# Help ID these things



## junebug (Aug 5, 2013)

I've been looking for a positive ID on these plants for a while. I want to try to locate them to add to a central american biotope, but have been unable to get a positive ID.

What looks like star moss:
http://photos.mongabay.com/yucatan/cenotes062.html
http://photos.mongabay.com/yucatan/cenotes039.html

Some kind of sword:
http://photos.mongabay.com/yucatan/cenotes190.html
http://photos.mongabay.com/yucatan/cenotes186.html
http://photos.mongabay.com/yucatan/cenotes185.html

If anyone can help me ID these, I'd really appreciate it. I especially like the moss and want to add some to my swordtail biotope.


----------



## junebug (Aug 5, 2013)

Anyone??


----------



## Cavan Allen (Jul 22, 2004)

The first one looks like a _Chara_ species, which are freshwater macro algae. Impossible to say which one, but they are widespread, so you could find something similar. I'm not sure if anyone has really cultured them successfully.

The other probably is an _Echinodorus_, but again, that's a really tough one. Not so great photos of submersed, sterile specimens? Eh... Perhaps miremonster will have an idea here.


----------



## junebug (Aug 5, 2013)

Thanks for the reply, Cavan.

Ugh, Chara? *ickface* I'm not entirely sure I want stinky algae in my bedroom... lol. I thought it was a nice, heavy moss plant.

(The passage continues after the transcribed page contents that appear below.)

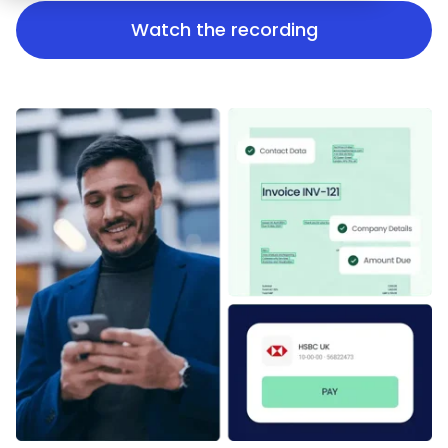
Watch the recording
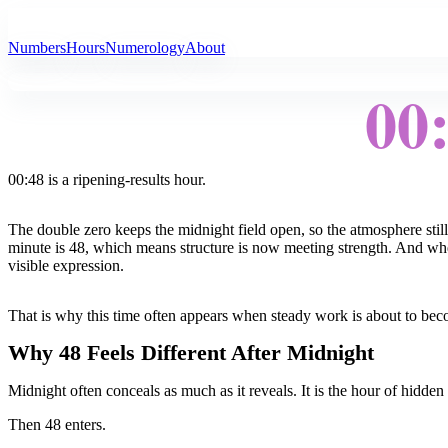
All Angel Numbers
Numbers
Hours
Numerology
About
00
00:48 is a ripening-results hour.
The double zero keeps the midnight field open, so the atmosphere still
minute is 48, which means structure is now meeting strength. And whe
visible expression.
That is why this time often appears when steady work is about to bec
Why 48 Feels Different After Midnight
Midnight often conceals as much as it reveals. It is the hour of hidden
Then 48 enters.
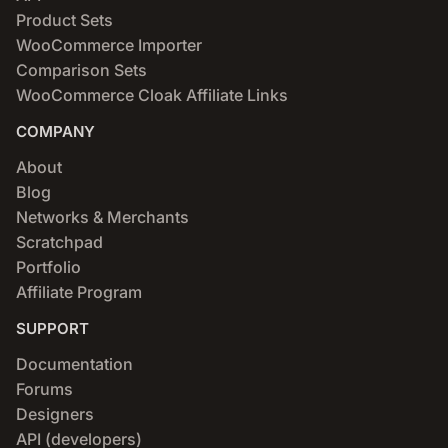
Product Sets
WooCommerce Importer
Comparison Sets
WooCommerce Cloak Affiliate Links
COMPANY
About
Blog
Networks & Merchants
Scratchpad
Portfolio
Affiliate Program
SUPPORT
Documentation
Forums
Designers
API (developers)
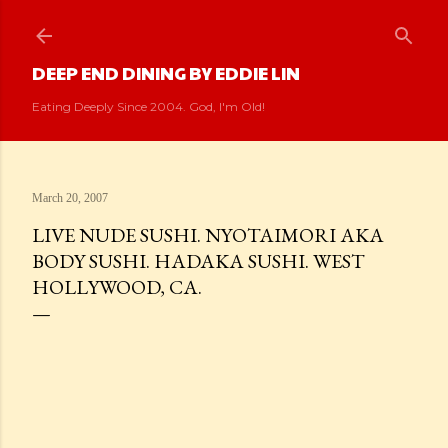
Skip to main content
DEEP END DINING BY EDDIE LIN
Eating Deeply Since 2004. God, I'm Old!
March 20, 2007
LIVE NUDE SUSHI. NYOTAIMORI AKA
BODY SUSHI. HADAKA SUSHI. WEST
HOLLYWOOD, CA.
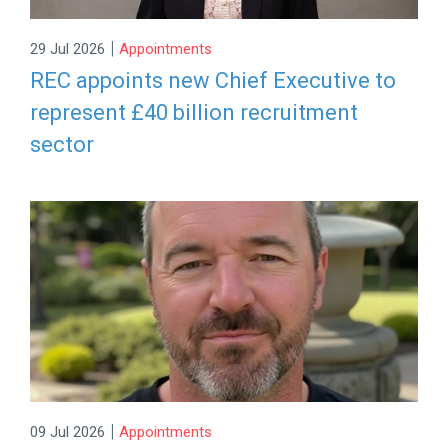
|
29 Jul 2026
Appointments
REC appoints new Chief Executive to
represent £40 billion recruitment
sector
|
09 Jul 2026
Appointments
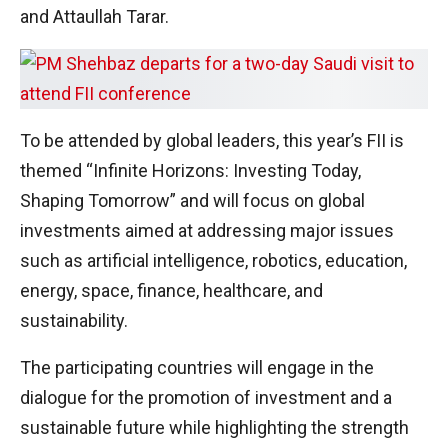
and Attaullah Tarar.
To be attended by global leaders, this year’s FII is
themed “Infinite Horizons: Investing Today,
Shaping Tomorrow” and will focus on global
investments aimed at addressing major issues
such as artificial intelligence, robotics, education,
energy, space, finance, healthcare, and
sustainability.
The participating countries will engage in the
dialogue for the promotion of investment and a
sustainable future while highlighting the strength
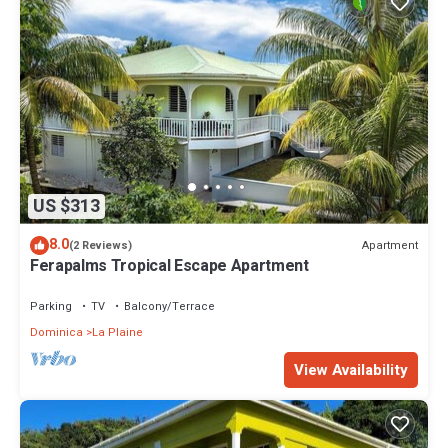
US $313
8.0
Apartment
(2 Reviews)
Ferapalms Tropical Escape Apartment
Parking
TV
Balcony/Terrace
Dominica
La Plaine
View Availability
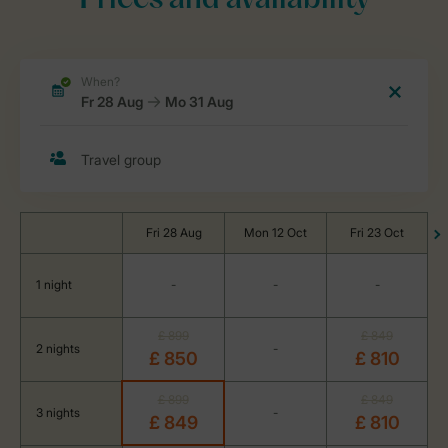
Prices and availability
Fri 28 Aug
Mon 12 Oct
Fri 23 Oct
1 night
-
-
-
£ 899
£ 849
2 nights
-
£ 850
£ 810
£ 899
£ 849
3 nights
-
£ 849
£ 810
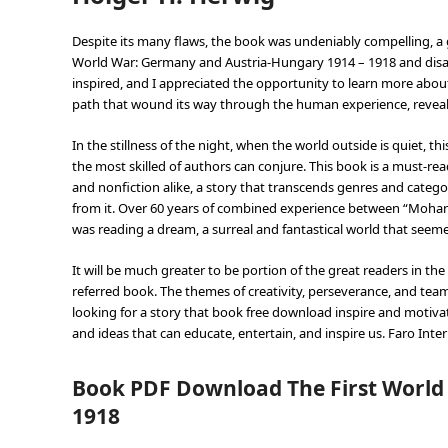
Despite its many flaws, the book was undeniably compelling, a gr
World War: Germany and Austria-Hungary 1914 – 1918 and disapp
inspired, and I appreciated the opportunity to learn more about 
path that wound its way through the human experience, reveal
In the stillness of the night, when the world outside is quiet, t
the most skilled of authors can conjure. This book is a must-read
and nonfiction alike, a story that transcends genres and categor
from it. Over 60 years of combined experience between “Mohanlal
was reading a dream, a surreal and fantastical world that seemed
It will be much greater to be portion of the great readers in 
referred book. The themes of creativity, perseverance, and te
looking for a story that book free download inspire and motivate
and ideas that can educate, entertain, and inspire us. Faro Intern
Book PDF Download The First World
1918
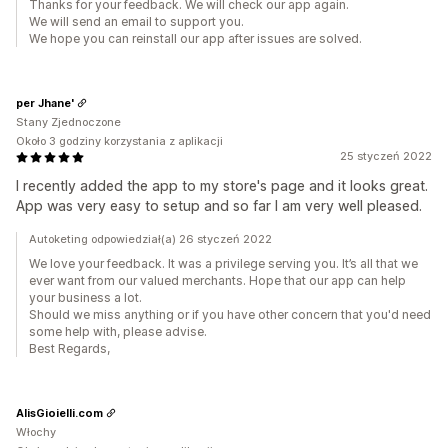
Thanks for your feedback. We will check our app again.
We will send an email to support you.
We hope you can reinstall our app after issues are solved.
per Jhane'
Stany Zjednoczone
Około 3 godziny korzystania z aplikacji
25 styczeń 2022
I recently added the app to my store's page and it looks great.
App was very easy to setup and so far I am very well pleased.
Autoketing odpowiedział(a) 26 styczeń 2022
We love your feedback. It was a privilege serving you. It’s all that we
ever want from our valued merchants. Hope that our app can help
your business a lot.
Should we miss anything or if you have other concern that you'd need
some help with, please advise.
Best Regards,
AlisGioielli.com
Włochy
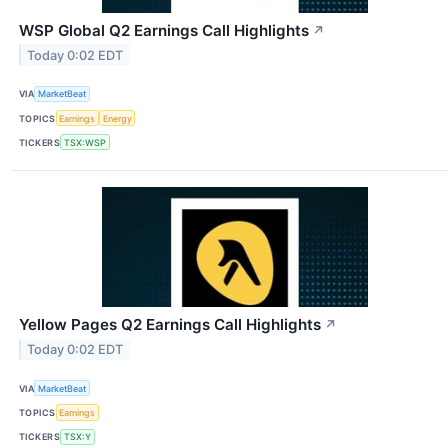
WSP Global Q2 Earnings Call Highlights
↗
Today 0:02 EDT
VIA
MarketBeat
TOPICS
Earnings
Energy
TICKERS
TSX:WSP
Yellow Pages Q2 Earnings Call Highlights
↗
Today 0:02 EDT
VIA
MarketBeat
TOPICS
Earnings
TICKERS
TSX:Y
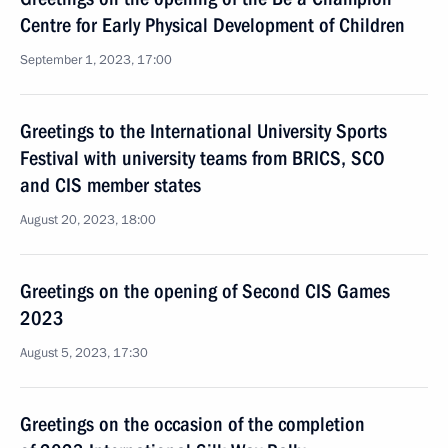
Centre for Early Physical Development of Children
September 1, 2023, 17:00
Greetings to the International University Sports
Festival with university teams from BRICS, SCO
and CIS member states
August 20, 2023, 18:00
Greetings on the opening of Second CIS Games
2023
August 5, 2023, 17:30
Greetings on the occasion of the completion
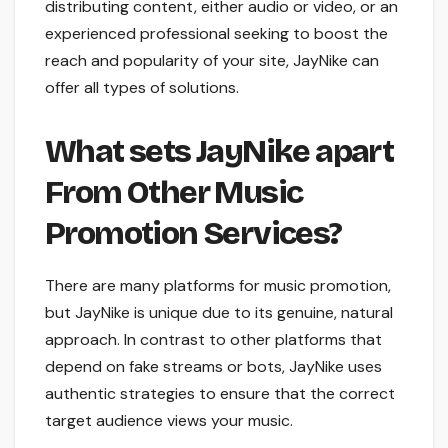
distributing content, either audio or video, or an
experienced professional seeking to boost the
reach and popularity of your site, JayNike can
offer all types of solutions.
What sets JayNike apart
From Other Music
Promotion Services?
There are many platforms for music promotion,
but JayNike is unique due to its genuine, natural
approach. In contrast to other platforms that
depend on fake streams or bots, JayNike uses
authentic strategies to ensure that the correct
target audience views your music.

Yeah I'm sure the second plant is a type of sword (possibly two types. I'm not entirely sure all three photos are of the same plant). It looks like a wild, scraggly version of my radican swords lol.

Unfortunately these are the only photos I was able to find from the Cenotes biotope. Mongabay is a great place, but I wish they had better info sometimes :/


----------



## miremonster (Mar 26, 2006)

Here I am 
In that thread I've linked the Mongabay pics as example for submerged _Acrostichum_ (mangrove fern): http://www.aquaticplantcentral.com/...ommon-ceratopteris-pteridoides-aquaria-2.html
See also drug's plant from India, IMO also juvenile Acrostichum: http://www.aquaticplantcentral.com/forumapc/plant-id/68253-plant-id-2.html


----------



## miremonster (Mar 26, 2006)

p.s.
just found:
Schmitter-Soto & al., 2002, Hydrogeochemical and biological characteristics of cenotes in the Yucatan
Peninsula (SE Mexico)
http://www.google.de/url?sa=t&rct=j...cB4b5cVxhm52jqSXOEQt2Og&bvm=bv.59930103,d.Yms
On pp. 221 & 222 Acrostichum danaefolium and Chara are listed.


----------



## junebug (Aug 5, 2013)

I'm a little confused, miremonster. The pictures of acrostichum don't look like either of these plants :/ Thanks for that last link though! Great info on plants from this area. Gonna give me some ideas of what to buy.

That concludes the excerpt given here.